--- DATA SUPPLIED ---
# # # #

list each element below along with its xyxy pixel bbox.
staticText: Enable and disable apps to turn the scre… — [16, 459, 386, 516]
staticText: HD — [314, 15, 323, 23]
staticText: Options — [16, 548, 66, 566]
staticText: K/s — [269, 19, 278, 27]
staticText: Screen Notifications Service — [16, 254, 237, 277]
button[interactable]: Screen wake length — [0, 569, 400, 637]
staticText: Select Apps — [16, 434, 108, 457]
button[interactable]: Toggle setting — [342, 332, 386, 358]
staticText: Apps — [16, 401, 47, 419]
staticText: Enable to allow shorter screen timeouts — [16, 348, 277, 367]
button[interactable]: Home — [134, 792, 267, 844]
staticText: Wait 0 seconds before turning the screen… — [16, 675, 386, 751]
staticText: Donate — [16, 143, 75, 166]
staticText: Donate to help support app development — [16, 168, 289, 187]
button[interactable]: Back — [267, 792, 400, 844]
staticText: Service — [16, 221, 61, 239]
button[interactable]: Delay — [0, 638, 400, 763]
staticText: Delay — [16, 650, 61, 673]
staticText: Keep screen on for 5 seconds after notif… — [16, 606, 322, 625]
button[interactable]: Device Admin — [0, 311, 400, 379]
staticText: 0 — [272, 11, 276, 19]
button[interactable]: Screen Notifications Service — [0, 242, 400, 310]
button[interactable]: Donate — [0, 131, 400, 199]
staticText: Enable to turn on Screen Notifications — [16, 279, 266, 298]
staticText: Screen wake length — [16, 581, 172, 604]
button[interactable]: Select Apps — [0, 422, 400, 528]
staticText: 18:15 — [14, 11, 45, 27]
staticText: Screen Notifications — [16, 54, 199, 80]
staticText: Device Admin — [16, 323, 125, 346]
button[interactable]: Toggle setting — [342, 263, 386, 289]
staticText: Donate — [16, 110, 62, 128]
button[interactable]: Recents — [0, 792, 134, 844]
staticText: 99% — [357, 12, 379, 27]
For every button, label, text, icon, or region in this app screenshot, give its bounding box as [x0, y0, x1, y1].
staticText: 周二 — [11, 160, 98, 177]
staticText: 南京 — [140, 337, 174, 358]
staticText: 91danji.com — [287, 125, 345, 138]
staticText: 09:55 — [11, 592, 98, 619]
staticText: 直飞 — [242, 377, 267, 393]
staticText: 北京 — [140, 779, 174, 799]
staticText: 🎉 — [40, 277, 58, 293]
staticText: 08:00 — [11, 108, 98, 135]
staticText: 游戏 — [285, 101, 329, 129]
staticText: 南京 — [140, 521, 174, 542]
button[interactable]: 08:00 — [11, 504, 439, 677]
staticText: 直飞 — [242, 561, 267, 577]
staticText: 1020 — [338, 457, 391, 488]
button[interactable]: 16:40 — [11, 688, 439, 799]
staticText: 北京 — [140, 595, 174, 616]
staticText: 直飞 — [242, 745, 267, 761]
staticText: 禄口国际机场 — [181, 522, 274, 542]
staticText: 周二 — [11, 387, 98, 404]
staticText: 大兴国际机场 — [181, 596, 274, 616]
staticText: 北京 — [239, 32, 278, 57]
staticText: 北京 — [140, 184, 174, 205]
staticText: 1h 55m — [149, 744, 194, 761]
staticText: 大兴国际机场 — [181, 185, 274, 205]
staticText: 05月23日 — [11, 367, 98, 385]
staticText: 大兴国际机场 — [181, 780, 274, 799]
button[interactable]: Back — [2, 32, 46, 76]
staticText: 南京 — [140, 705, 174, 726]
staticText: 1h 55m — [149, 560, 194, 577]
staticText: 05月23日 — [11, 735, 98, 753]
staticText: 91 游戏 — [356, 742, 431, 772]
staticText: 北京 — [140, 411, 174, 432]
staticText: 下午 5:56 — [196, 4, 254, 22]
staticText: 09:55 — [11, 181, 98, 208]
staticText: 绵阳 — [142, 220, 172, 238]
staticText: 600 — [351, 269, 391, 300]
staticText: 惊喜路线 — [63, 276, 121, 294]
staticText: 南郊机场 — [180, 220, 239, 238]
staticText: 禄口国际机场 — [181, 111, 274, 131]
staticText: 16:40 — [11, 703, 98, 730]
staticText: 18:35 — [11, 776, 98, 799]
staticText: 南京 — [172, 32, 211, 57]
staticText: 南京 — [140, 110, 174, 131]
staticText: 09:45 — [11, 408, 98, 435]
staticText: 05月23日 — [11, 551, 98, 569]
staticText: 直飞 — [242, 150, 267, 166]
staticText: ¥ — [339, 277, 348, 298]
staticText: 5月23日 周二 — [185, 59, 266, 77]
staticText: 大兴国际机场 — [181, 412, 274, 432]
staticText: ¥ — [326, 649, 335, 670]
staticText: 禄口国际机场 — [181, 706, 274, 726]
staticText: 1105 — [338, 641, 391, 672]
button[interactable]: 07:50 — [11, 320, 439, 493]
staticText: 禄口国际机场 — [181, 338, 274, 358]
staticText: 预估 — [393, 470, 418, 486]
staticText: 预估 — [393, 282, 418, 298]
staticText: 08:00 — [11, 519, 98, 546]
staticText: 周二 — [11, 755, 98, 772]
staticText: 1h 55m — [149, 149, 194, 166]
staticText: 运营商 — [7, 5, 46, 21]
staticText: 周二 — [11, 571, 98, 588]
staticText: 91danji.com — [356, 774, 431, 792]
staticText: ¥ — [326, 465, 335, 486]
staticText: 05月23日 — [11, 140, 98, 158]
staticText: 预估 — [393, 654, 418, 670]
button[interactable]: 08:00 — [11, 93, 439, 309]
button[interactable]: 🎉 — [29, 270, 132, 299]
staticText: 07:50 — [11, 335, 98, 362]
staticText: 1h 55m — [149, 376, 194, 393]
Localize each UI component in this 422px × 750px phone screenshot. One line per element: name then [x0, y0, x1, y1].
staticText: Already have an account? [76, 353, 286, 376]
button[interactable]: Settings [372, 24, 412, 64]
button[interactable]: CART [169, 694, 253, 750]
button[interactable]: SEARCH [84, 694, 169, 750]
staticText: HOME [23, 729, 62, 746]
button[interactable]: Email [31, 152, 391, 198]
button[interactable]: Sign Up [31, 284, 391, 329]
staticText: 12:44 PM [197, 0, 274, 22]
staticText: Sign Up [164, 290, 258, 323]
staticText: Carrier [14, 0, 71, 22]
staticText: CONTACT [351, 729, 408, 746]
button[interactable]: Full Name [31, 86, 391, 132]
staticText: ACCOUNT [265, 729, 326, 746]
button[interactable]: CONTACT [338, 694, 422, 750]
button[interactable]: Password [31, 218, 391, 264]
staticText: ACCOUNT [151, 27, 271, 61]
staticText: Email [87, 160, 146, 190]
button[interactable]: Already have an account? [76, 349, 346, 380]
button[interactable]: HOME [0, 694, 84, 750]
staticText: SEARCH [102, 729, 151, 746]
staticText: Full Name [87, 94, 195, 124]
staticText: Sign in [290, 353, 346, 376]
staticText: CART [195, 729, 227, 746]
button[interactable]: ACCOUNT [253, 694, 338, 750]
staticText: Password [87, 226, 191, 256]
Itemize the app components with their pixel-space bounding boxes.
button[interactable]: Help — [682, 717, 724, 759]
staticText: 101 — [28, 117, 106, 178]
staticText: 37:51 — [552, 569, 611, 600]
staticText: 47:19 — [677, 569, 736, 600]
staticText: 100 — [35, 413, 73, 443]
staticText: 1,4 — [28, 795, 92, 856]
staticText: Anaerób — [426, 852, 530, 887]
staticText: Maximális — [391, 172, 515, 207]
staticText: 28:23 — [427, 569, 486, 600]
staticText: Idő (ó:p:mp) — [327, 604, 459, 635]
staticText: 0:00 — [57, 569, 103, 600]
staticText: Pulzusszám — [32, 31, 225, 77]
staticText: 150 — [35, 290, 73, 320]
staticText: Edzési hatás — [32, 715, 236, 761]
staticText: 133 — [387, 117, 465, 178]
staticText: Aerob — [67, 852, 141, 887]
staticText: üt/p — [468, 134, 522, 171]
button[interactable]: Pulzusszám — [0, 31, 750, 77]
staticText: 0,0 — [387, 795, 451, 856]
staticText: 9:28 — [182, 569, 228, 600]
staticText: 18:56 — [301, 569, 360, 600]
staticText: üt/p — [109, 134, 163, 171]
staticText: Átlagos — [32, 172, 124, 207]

# # # #

Please report every line in the entries above that holds the string "禄口国际机场".

staticText: 禄口国际机场 — [181, 522, 274, 542]
staticText: 禄口国际机场 — [181, 111, 274, 131]
staticText: 禄口国际机场 — [181, 706, 274, 726]
staticText: 禄口国际机场 — [181, 338, 274, 358]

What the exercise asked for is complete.